__The task__
Look below for the line that contains "Administrator", then copy it and each following line to the end of the records, minus any pictures.

◇ ◇ ◇ ◇ ◇

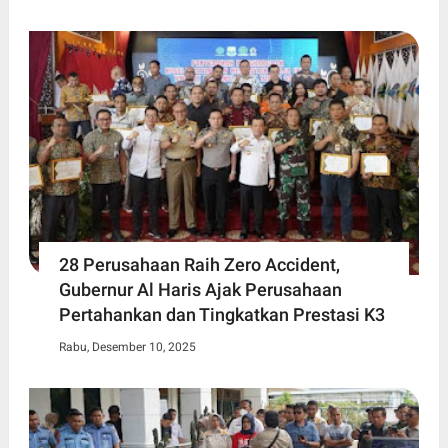
28 Perusahaan Raih Zero Accident,
Gubernur Al Haris Ajak Perusahaan
Pertahankan dan Tingkatkan Prestasi K3
Rabu, Desember 10, 2025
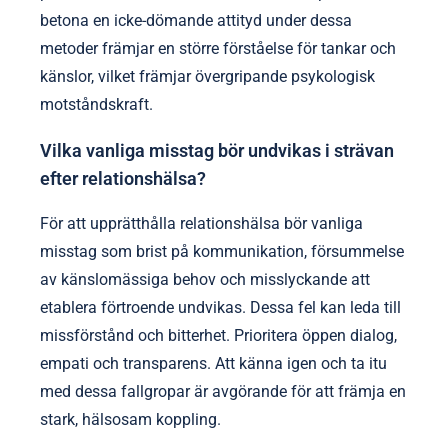
betona en icke-dömande attityd under dessa
metoder främjar en större förståelse för tankar och
känslor, vilket främjar övergripande psykologisk
motståndskraft.
Vilka vanliga misstag bör undvikas i strävan
efter relationshälsa?
För att upprätthålla relationshälsa bör vanliga
misstag som brist på kommunikation, försummelse
av känslomässiga behov och misslyckande att
etablera förtroende undvikas. Dessa fel kan leda till
missförstånd och bitterhet. Prioritera öppen dialog,
empati och transparens. Att känna igen och ta itu
med dessa fallgropar är avgörande för att främja en
stark, hälsosam koppling.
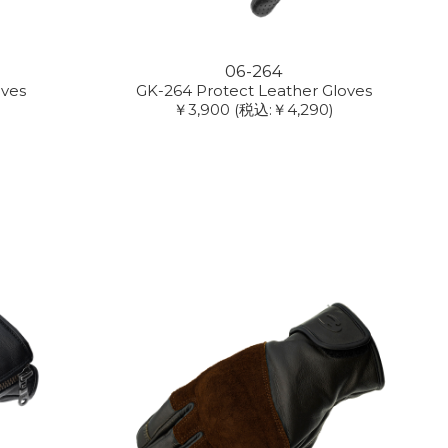
06-264
oves
GK-264 Protect Leather Gloves
￥3,900
(税込:￥4,290)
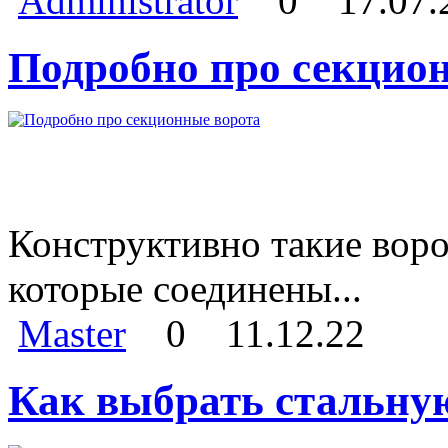
Administrator
0
17.07.
Подробно про секцио
Конструктивно такие воро
которые соединены...
Master
0
11.12.22
Как выбрать стальну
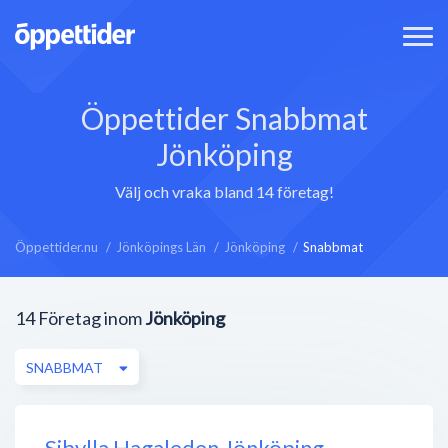
Öppettider Snabbmat
Jönköping
Välj och vraka bland 14 företag!
Öppettider.nu
Jönköpings Län
Jönköping
Snabbmat
14
Företag inom
Jönköping
SNABBMAT
Sibylla Hagaleden Jönköping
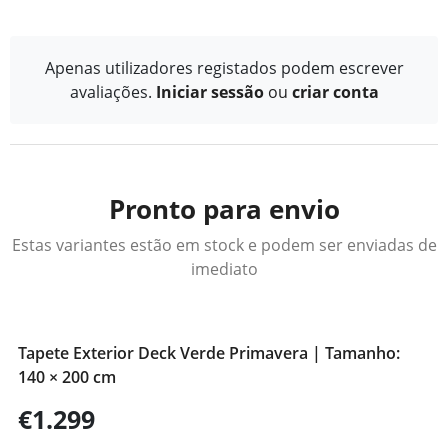
Apenas utilizadores registados podem escrever
avaliações.
Iniciar sessão
ou
criar conta
Pronto para envio
Estas variantes estão em stock e podem ser enviadas de
imediato
Tapete Exterior Deck Verde Primavera | Tamanho:
140 × 200 cm
€1.299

◇ ◇ ◇ ◇ ◇

__Response to this task__
Administrator
0
17.07.
Подробно про секцио
Конструктивно такие воро
которые соединены...
Master
0
11.12.22
Как выбрать стальну
Öppettider Snabbmat
Jönköping
Välj och vraka bland 14 företag!
Öppettider.nu
Jönköpings Län
Jönköping
Snabbmat
14
Företag inom
Jönköping
SNABBMAT
Sibylla Hagaleden Jönköping
Apenas utilizadores registados podem escrever
avaliações.
Iniciar sessão
ou
criar conta
Pronto para envio
Estas variantes estão em stock e podem ser enviadas de
imediato
Tapete Exterior Deck Verde Primavera | Tamanho:
140 × 200 cm
€1.299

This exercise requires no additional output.